In a letter to customers, UP said “although incremental progress has been made in reducing congestion and increasing velocity across the region, we are seeing longer than anticipated recovery due to the magnitude of the prior weather impacts”.

Shippers and politicians did not buy this argument. Eight members of Congress from the affected region wrote to the STB on 13 January asking the authority to step in and lift the embargo.

They argued temperatures were not radically different from normal conditions at this time of the year and that UP had coped with similar situations before.

Agriculture shippers from the region have been afflicted by the embargo, which also badly affected one of the largest US poultry producers, Foster Farms. The company had successfully petitioned the STB to issue an emergency service order to UP to deliver five-unit trains of corn from the Midwest to its locations in California, where large numbers of chickens were on the verge of dying of starvation.

By 3 January, only one train had reached Foster Farms locations, but others reportedly arrived in time to avert mass animal deaths.

UP’s use of embargoes had already caused concern at the STB in November. According to the authority, the railway had declared 27 embargoes back in 2017, but by mid-November last year there had been more than 1,000 in 2022. The STB “reminded” UP management that embargoes were meant to deal with the fallout from natural disasters or circumstances beyond a railway’s control, not congestion.

After two days of hearings in Washington in mid-December, to which UP top brass were summoned by the STB, Mr Fritz wrote to the authority that the railway would be “pausing any additional embargoes under the pipeline inventory management programme we began in November”.

That UP jettisoned this pledge in less than two weeks has not endeared it to the STB. Chairman Marty Oberman said: “It is really becoming a major concern.”

The STB has dismissed a request by UP on 22 December for a ‘protective order’ regarding documents on embargoes that the STB had requested at the hearings on 13 and 14 December. Shippers as well as a labour union had urged the STB to deny the request.
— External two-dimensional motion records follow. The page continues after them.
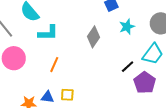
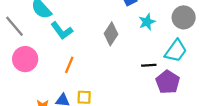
cyan L-shape: (48, 33) -> (62, 31), turned 55
black line: (128, 67) -> (149, 65), turned 40

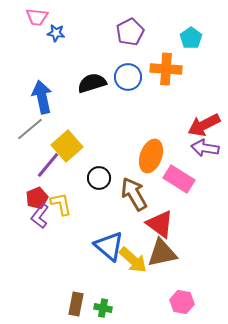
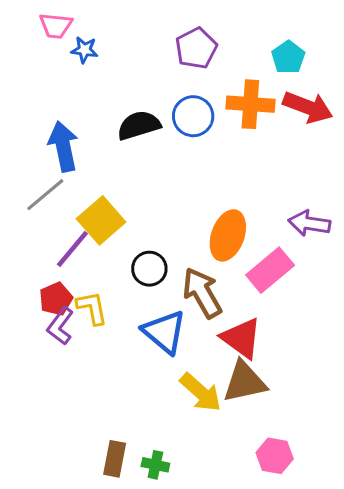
red arrow: (204, 125) -> (308, 107), moved, turned -132
pink rectangle: (179, 179) -> (270, 270), turned -72
blue triangle: (109, 246) -> (164, 332), moved

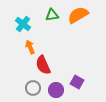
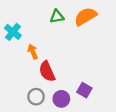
cyan cross: (23, 24) -> (13, 32), moved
The authority agreed and determined that “UP may not use a blanket designation for everything it submits”. It told the railway it should create and submit a confidential, as well as public, version of submissions that contain confidential information.

While the STB’s patience with UP management is visibly strained, there are no indications so far what action the authority may take over the embargoes.

Presumably, UP will point to its latest financial numbers to support its case that adverse weather conditions have taken a toll on its balance sheet. The company’s Q4 results, released yesterday, show a 4.3% drop in net income to $1.64bn, despite the fact that it carried more goods and charged higher rates.

Management attributed the results, which lagged analyst expectations, largely to higher operating costs as a result of disruptions from winter storms. Operating costs rose 14%, year on year.